Grotesques, 3:05 TRT, 2014, single channel video HD, 16:9, color

I perform on video things I am bad at, things that scare me, imagined and real fears. I perform all the characters and I have a level of performance anxiety that once was marked by crippling migraines and nausea. This image was shot over a year. Grotesques is named after the cave that once was Nero’s palace in Rome, where this quilt like style of image arrangement was discovered by the Renaissance Italians. I like this name as it has come to mean “ugly” and “inappropriate” where once it described images cataloging order, beauty, color, property and possessions. This particular image describes many things: the least recognizable might be Rapunzel’s wandering in the wastelands with her children in search of her missing prince. There is also a Venus Anadyomene shot on the coast in Haifa, an inappropriate déjeuner sur l’herbe, coupling bugs, Magritte nesting dolls, a semi-naked Victory, and very clumsy yoga. I like to create improbable elisions of space within the image and in relation to other images. My process of piecing together an image is like a cut paper collage in which all the bits of paper contain moving images.

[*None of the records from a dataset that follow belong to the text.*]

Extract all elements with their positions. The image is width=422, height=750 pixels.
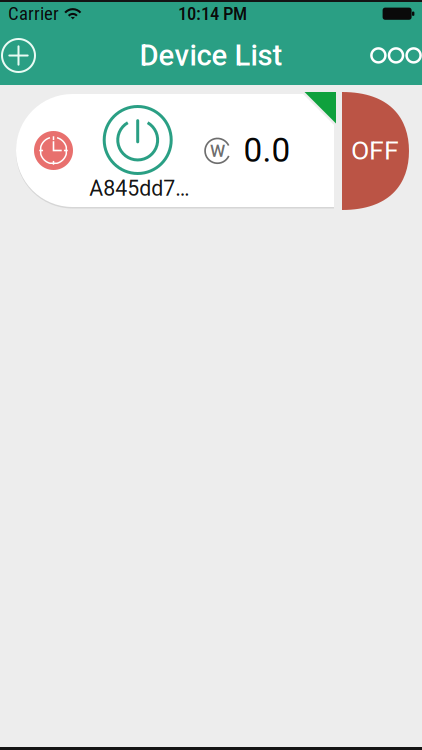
staticText: A845dd7…	[89, 176, 189, 201]
staticText: OFF	[351, 135, 399, 166]
staticText: Carrier	[8, 3, 59, 24]
button[interactable]: Add device	[0, 34, 40, 78]
button[interactable]: Turn off	[342, 92, 409, 210]
staticText: Device List	[140, 38, 282, 73]
staticText: 0.0	[243, 131, 290, 170]
staticText: 10:14 PM	[178, 3, 247, 24]
staticText: W	[210, 141, 225, 161]
button[interactable]: More options	[365, 33, 422, 77]
button[interactable]: Timer	[28, 124, 80, 176]
button[interactable]: Power	[99, 101, 177, 179]
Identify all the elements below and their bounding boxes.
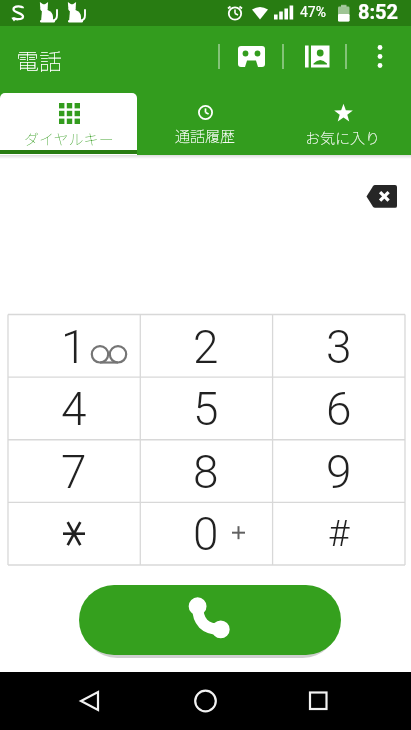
staticText: 3 — [326, 320, 352, 374]
button[interactable]: 5 — [140, 377, 272, 440]
button[interactable]: ダイヤルキー — [0, 93, 137, 155]
staticText: お気に入り — [305, 127, 381, 149]
button[interactable]: 通話履歴 — [137, 93, 274, 155]
button[interactable]: 0 — [140, 502, 272, 565]
button[interactable]: 6 — [273, 377, 405, 440]
button[interactable] — [346, 26, 411, 93]
button[interactable] — [220, 26, 283, 93]
button[interactable] — [357, 177, 405, 217]
staticText: 8 — [193, 445, 219, 499]
staticText: 0 — [193, 507, 219, 561]
button[interactable] — [283, 26, 346, 93]
staticText: ダイヤルキー — [24, 128, 114, 150]
button[interactable]: 2 — [140, 315, 272, 378]
staticText: # — [328, 512, 350, 555]
staticText: 5 — [193, 382, 219, 436]
staticText: 9 — [326, 445, 352, 499]
button[interactable]: 7 — [8, 440, 140, 503]
staticText: 1 — [61, 320, 87, 374]
button[interactable]: 3 — [273, 315, 405, 378]
staticText: 47% — [300, 4, 326, 20]
button[interactable] — [274, 672, 411, 730]
button[interactable] — [137, 672, 274, 730]
staticText: 2 — [193, 320, 219, 374]
staticText: 通話履歴 — [175, 125, 236, 147]
staticText: 6 — [326, 382, 352, 436]
staticText: 電話 — [16, 43, 62, 76]
staticText: 7 — [61, 445, 87, 499]
staticText: 8:52 — [358, 0, 399, 23]
button[interactable]: # — [273, 502, 405, 565]
button[interactable]: 9 — [273, 440, 405, 503]
button[interactable] — [0, 672, 137, 730]
button[interactable]: 4 — [8, 377, 140, 440]
staticText: 4 — [61, 382, 87, 436]
button[interactable]: お気に入り — [274, 93, 411, 155]
button[interactable] — [8, 502, 140, 565]
button[interactable]: 1 — [8, 315, 140, 378]
button[interactable] — [79, 585, 341, 655]
button[interactable]: 8 — [140, 440, 272, 503]
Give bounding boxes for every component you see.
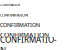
staticText: CONFIRMATION xyxy=(0,34,57,50)
staticText: CONFIRMATION xyxy=(0,3,20,7)
staticText: CONFIRMATION xyxy=(0,31,49,40)
staticText: CONFIRMATION xyxy=(0,12,28,18)
staticText: CONFIRMATION xyxy=(0,22,40,29)
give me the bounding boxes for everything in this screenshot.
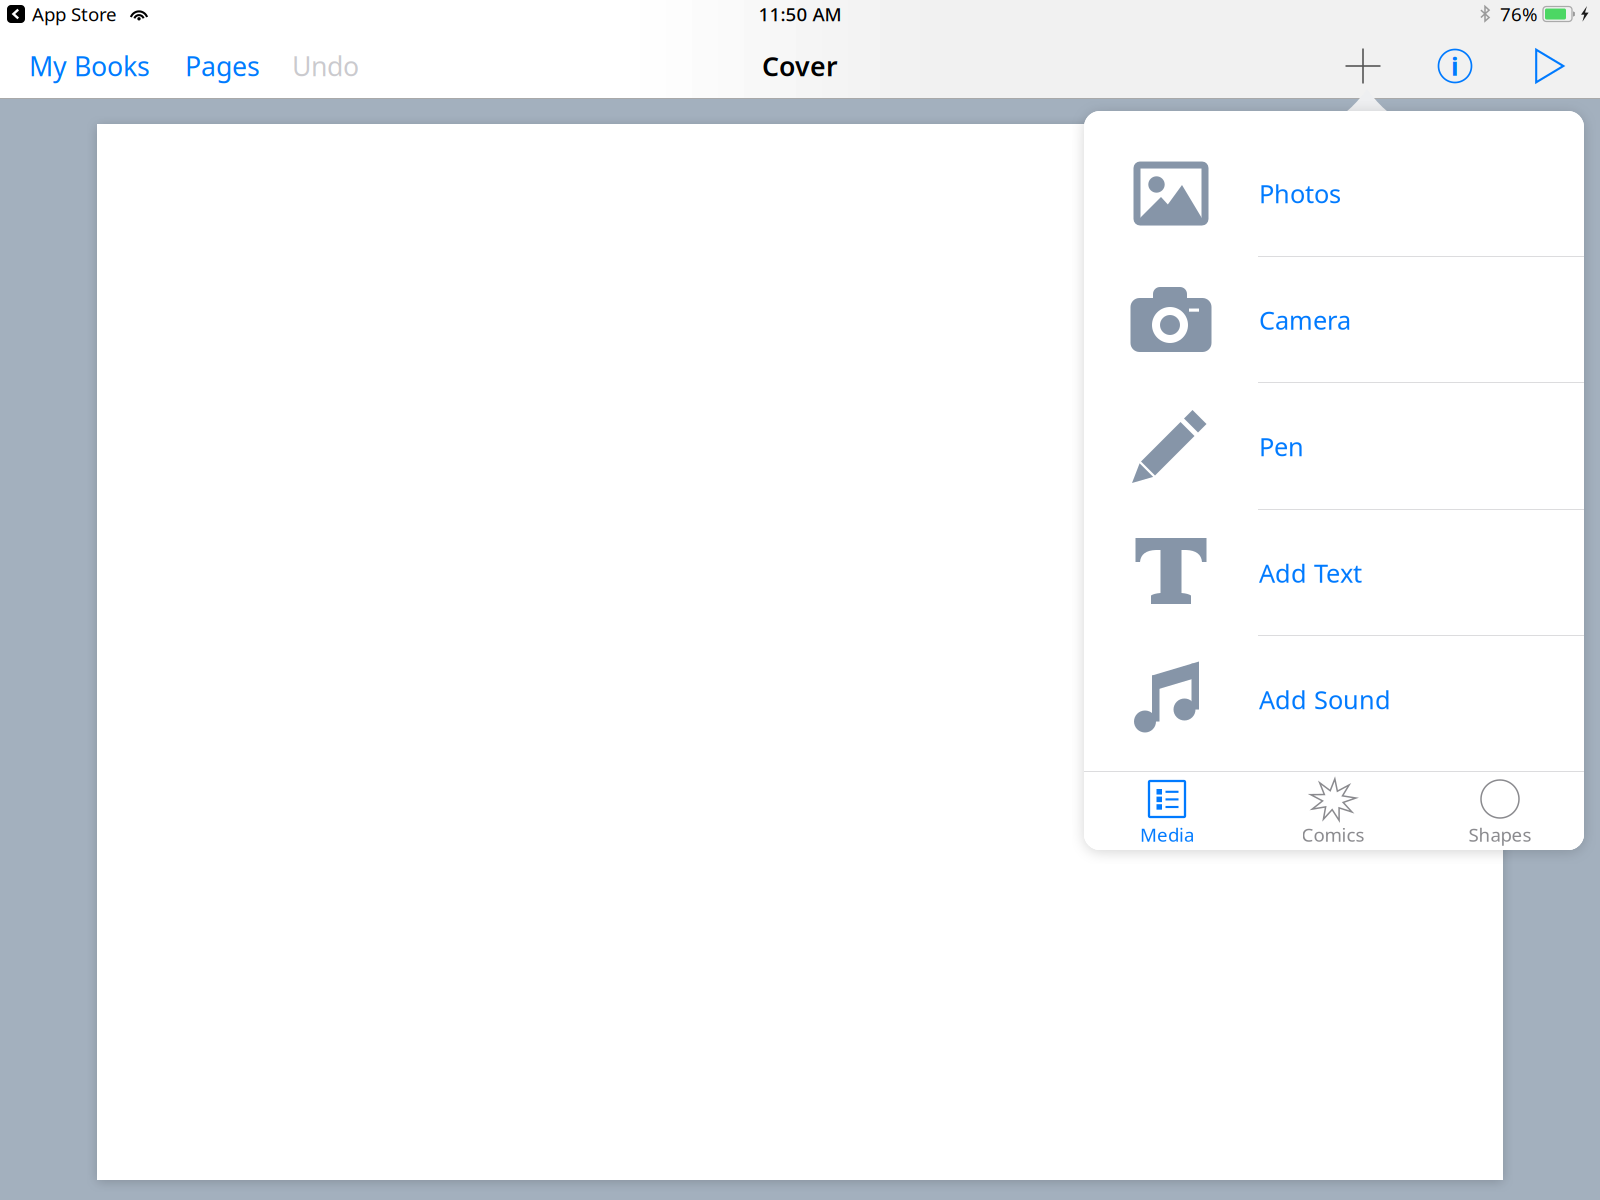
button[interactable]: Add Text [1084,510,1584,636]
staticText: i [1451,49,1459,83]
button[interactable]: Undo [281,40,370,92]
staticText: Photos [1259,177,1341,210]
staticText: Media [1140,822,1194,847]
staticText: Pages [185,48,260,84]
staticText: Add Sound [1259,683,1391,716]
staticText: App Store [32,2,117,26]
button[interactable]: Info [1427,37,1483,95]
staticText: 11:50 AM [758,2,842,26]
staticText: Pen [1259,430,1304,463]
button[interactable]: Add [1335,37,1391,95]
staticText: Cover [762,48,838,84]
staticText: Undo [292,48,359,84]
button[interactable]: Photos [1084,130,1584,257]
button[interactable]: Add Sound [1084,636,1584,763]
button[interactable]: Shapes [1416,772,1584,850]
button[interactable]: Preview [1522,37,1578,95]
button[interactable]: Pen [1084,383,1584,510]
staticText: My Books [29,48,150,84]
staticText: Comics [1302,822,1364,847]
staticText: Camera [1259,303,1351,337]
staticText: 76% [1500,2,1538,26]
button[interactable]: Pages [174,40,271,92]
staticText: Add Text [1259,556,1362,590]
button[interactable]: My Books [11,40,168,92]
button[interactable]: Media [1084,772,1250,850]
button[interactable]: App Store [7,0,117,28]
button[interactable]: Comics [1250,772,1416,850]
staticText: Shapes [1468,822,1532,847]
button[interactable]: Camera [1084,257,1584,383]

Ellen Wetmore’s artworks inspire a blend of humor and horror. Her work focuses on lived experience blended with well-honed paranoia, using her body as the primary vehicle. Wetmore’s video projects have been featured in screenings at the Sandwell Arts Trust in the West Midlands, UK, Ciné Lumière in London, the Dorsky Gallery in Long Island, NY, Currents, Santa Fe, New Mexico, CologneOff, Cologne, Germany, Videoholica in Bulgaria, and the MIA screen in Cairo. Her most recent work is on the 80-foot tall 7-screen marquee at the Boston Convention and Exhibition Center. She is a 2012 School of the Museum of Fine Arts Traveling Fellow and a finalist for the Museum of Fine Arts Boston solo show award. In 2014 she was the subject of an exhibition at the Sarah Doyle Gallery of Brown University and in 2015 she had a solo show at Living Arts of Tulsa. She was a summer 2015 visiting artist at the American Academy of Rome and served as a juror for the video dance festival InShadow of Lisbon. In 2016 she will be a resident at Signal Culture in Owego, New York. “Art is the mitigation of an atrocious world.” She lives in Groton, Massachusetts and is an Associate Professor of Art at the University of Massachusetts, Lowell.